Waiting Is the Work

Waiting Is the Work — visual frontispiece

In the autumn of 1902 a young woman rode down from the high ridge country onto the flat Nebraska land. She came alone on a dun mare with a blaze like pale fire across its face. People called the horse restless, but she named it something private and gentle, the way you name a thing you mean to keep close. Her name was Mara Keene. She filed on a quarter-section near the river bend, built a low sod house with her own hands, and set about breaking the ground.

The mare never strayed far. When Mara worked the field the horse grazed nearby; when she rode to town for supplies it followed at an easy trot. Sometimes a small dust devil would rise behind them, spinning for a moment before collapsing back into the earth. She would laugh softly and say the wind was only saying hello.

The first winter arrived without mercy. A hard freeze came in late November and killed the last of the corn standing in the rows. She stood in the doorway watching the stalks blacken, breath clouding the cold air, the mare motionless at her shoulder. She did not weep. She turned back inside and fed the stove until the iron ticked.

Then the big storm rolled in just before Christmas. The sky went the color of old iron, the temperature plunged, and the wind began to howl as though the whole plain had something to say. She went out once to check on the mare—the horse had broken the rope corral and vanished into the blowing white. She called until her throat burned, but the storm ate every sound. She returned to the house shivering, built the fire as high as it would take, and waited.

Three days the blizzard lasted. On the fourth the wind dropped enough for her to step outside.
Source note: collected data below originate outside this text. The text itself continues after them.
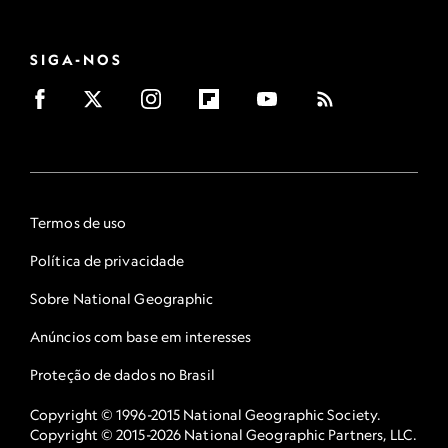
SIGA-NOS
Termos de uso
Política de privacidade
Sobre National Geographic
Anúncios com base em interesses
Proteção de dados no Brasil
Copyright © 1996-2015 National Geographic Society.
Copyright © 2015-2026 National Geographic Partners, LLC.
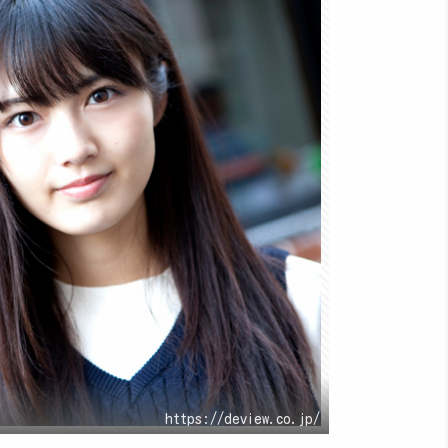
https://deview.co.jp/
No tracks remained. The mare was gone, the trail north toward the ridge swallowed by drift. She saddled the old work mule, wrapped herself in every quilt she owned, and rode into the white after it.

No one saw her come back.

The claim sat empty through the following spring and summer. The sod house slumped, roof caving, door swinging on one hinge. Neighbors took what was useful—the stove, the pump, a few boards—and left the rest to the weather. By the fall of 1903 the walls had melted back into the prairie.

I took the adjoining quarter that October. My name is Caleb Rusk. Thirty-four years old, no wife, no kin left back east worth mentioning. The ground was cheap on account of the talk. I paid no mind to ghost stories. I believed in work and silence, and silence was plentiful here.

One night in early November an owl began to call outside my window. Not once, but six nights straight, the same low, patient hoot after dark. I told myself it was only a bird, but the sound felt aimed, as though it knew I was listening.

On the seventh night I woke to a different stillness. No wind. No owl. Only the kind of quiet that presses against your ears. I lit the lamp and looked out. Moonless, stars thin and far. Then I saw her.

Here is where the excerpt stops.